4) Understand who is critiquing. Not everyone may be familiar with the nuances of the genre you are writing in or the age level you are targeting and that may pose problems. Short story writers and novelists may have different views on pacing, description, speed of character or plot development. You need to understand the person who is responding to your work to give their comments appropriate context.explosion 2

5) Above all, be respectful and gracious. This person took time from their other activities to help you.

What you can do to prepare others:

1) Tell them what stage this is in. First draft? Final draft needing polishing before submission? This should include information about the intended market such as Writers of the Future submission, YA novel, adult historical fantasy, etc.

2) Be clear about what you are looking for – first draft I always ask for a reader’s critique. What is working? What keeps you in the story? What isn’t working? What throws you out? Do the character’s actions ring true?

3) It’s good to tell others where you have concerns. For example, 1) I’ve rewritten the beginning several times and am not happy with it. What’s working or not working? Is this the right place to start the story? 2) Does the science make sense? Is the world I’ve created consistent and credible?

Here are some points used by writers and in critique groups that I belong to. Use them to help focus the questions you want answered, or if you’re looking at someone’s work, use them as guidelines of things to look for. Some will use this as a template, while others may only touch upon pertinent points.

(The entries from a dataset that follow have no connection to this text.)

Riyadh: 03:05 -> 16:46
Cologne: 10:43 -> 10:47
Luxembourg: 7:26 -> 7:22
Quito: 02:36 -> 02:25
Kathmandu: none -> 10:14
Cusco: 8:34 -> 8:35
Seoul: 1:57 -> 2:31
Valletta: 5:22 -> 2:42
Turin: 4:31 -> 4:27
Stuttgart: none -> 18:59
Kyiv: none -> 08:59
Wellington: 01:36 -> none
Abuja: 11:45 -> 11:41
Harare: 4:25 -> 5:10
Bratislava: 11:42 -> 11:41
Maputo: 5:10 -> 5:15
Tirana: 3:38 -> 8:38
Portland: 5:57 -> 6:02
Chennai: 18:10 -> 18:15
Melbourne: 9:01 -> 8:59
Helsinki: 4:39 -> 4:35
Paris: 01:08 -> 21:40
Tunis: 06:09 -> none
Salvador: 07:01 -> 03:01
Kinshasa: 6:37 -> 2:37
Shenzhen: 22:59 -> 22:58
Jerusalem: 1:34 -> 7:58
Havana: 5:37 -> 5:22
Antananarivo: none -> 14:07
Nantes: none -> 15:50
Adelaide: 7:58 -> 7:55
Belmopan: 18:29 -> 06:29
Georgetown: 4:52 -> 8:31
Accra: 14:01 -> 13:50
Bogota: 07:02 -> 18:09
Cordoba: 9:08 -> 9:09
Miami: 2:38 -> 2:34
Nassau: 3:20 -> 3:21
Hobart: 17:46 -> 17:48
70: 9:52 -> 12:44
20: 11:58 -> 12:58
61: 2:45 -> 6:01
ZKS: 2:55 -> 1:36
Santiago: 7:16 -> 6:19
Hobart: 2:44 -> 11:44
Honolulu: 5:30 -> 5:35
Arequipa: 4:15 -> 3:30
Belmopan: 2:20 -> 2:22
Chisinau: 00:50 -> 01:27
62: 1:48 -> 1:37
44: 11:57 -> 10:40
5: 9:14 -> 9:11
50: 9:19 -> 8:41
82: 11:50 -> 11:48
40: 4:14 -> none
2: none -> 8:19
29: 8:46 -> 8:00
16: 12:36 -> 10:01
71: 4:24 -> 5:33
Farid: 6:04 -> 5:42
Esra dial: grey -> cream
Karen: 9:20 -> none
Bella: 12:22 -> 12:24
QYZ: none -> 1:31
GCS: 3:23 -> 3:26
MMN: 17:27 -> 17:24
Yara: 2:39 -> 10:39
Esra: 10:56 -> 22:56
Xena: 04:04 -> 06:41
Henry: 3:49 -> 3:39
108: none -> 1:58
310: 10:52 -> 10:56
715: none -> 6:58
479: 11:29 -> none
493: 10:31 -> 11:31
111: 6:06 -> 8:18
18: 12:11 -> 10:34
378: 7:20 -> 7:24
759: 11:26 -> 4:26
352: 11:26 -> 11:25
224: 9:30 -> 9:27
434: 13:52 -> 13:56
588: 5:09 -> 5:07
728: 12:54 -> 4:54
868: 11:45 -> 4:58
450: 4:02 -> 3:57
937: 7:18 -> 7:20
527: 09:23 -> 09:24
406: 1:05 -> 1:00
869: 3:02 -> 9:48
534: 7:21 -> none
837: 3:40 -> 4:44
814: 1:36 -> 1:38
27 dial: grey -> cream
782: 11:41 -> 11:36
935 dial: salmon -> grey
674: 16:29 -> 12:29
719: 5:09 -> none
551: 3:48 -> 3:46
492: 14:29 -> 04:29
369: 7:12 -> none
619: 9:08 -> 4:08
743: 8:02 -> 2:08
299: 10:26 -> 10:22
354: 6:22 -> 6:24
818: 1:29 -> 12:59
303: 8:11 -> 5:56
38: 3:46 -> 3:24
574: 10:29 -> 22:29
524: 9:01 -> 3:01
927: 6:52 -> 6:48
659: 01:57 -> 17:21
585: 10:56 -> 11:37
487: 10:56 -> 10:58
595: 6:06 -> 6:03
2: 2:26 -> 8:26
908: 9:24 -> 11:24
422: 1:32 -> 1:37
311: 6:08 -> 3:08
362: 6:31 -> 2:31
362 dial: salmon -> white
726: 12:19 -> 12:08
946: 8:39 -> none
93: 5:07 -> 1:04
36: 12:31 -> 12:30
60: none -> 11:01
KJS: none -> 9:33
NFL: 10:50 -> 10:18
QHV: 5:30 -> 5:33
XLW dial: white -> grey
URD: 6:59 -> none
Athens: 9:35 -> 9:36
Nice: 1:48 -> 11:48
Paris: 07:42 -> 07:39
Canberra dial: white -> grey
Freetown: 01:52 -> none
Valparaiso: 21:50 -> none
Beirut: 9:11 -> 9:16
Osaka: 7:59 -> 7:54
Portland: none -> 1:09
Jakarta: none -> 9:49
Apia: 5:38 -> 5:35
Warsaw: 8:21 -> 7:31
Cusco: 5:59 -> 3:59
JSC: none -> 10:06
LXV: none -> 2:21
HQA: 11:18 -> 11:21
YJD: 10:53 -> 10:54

General impressions: An overview of what worked and what didn’t; critiquer’s theory of theme, premise & plot summary; first impressions on title, emotional response, stumbles, questions and expectations; if the story is satisfying; and  how well does the title work?

Plot:
It the problem clearly stated?
Is there a full story arc?
Does the opening/hook work?
Is there rising action & a climax?
Is the resolution complete?
Did something change?
Are there plot holes?
Does each scene work?
Is there appropriate revelation throughout the story?

Consistency:
Are there places where suspension of disbelief fails?
Is the internal logic consistent?
Does the narrative flow with proper pacing, rhythm?
Is there sufficient conflict (of all types)?

Style:
Is the style of writing appropriate?
Is an appropriate narrative tone used?
Is dialogue stilted or otherwise out-of-place?
Is there a proper balance of narrative and dialogue?
Is there appropriate narrative tension?
Is Point of View consistent? The best choice or mix?
Is tense consistent?

Character:
Sufficiently developed & distinct?fireworks
Do they speak with distinct voices?
Do they change?
Do they have believable motivations & behaviors?
Are there too many characters?
Do they have appropriate names?
Do they have strengths & weaknesses?
Are the interesting?
Is at least one character sympathetic?

Setting:
Is it complete or full of holes?
If a character, is it fully developed?

Technique summary:
Are there technical problems? (its vs it’s?)

Remember that the purpose of the critique is to help us polish the gem of our story until it sparkles in its brilliance. So, keep your eye on the prize, have confidence in what you’re doing, revise, polish and above all, submit your work!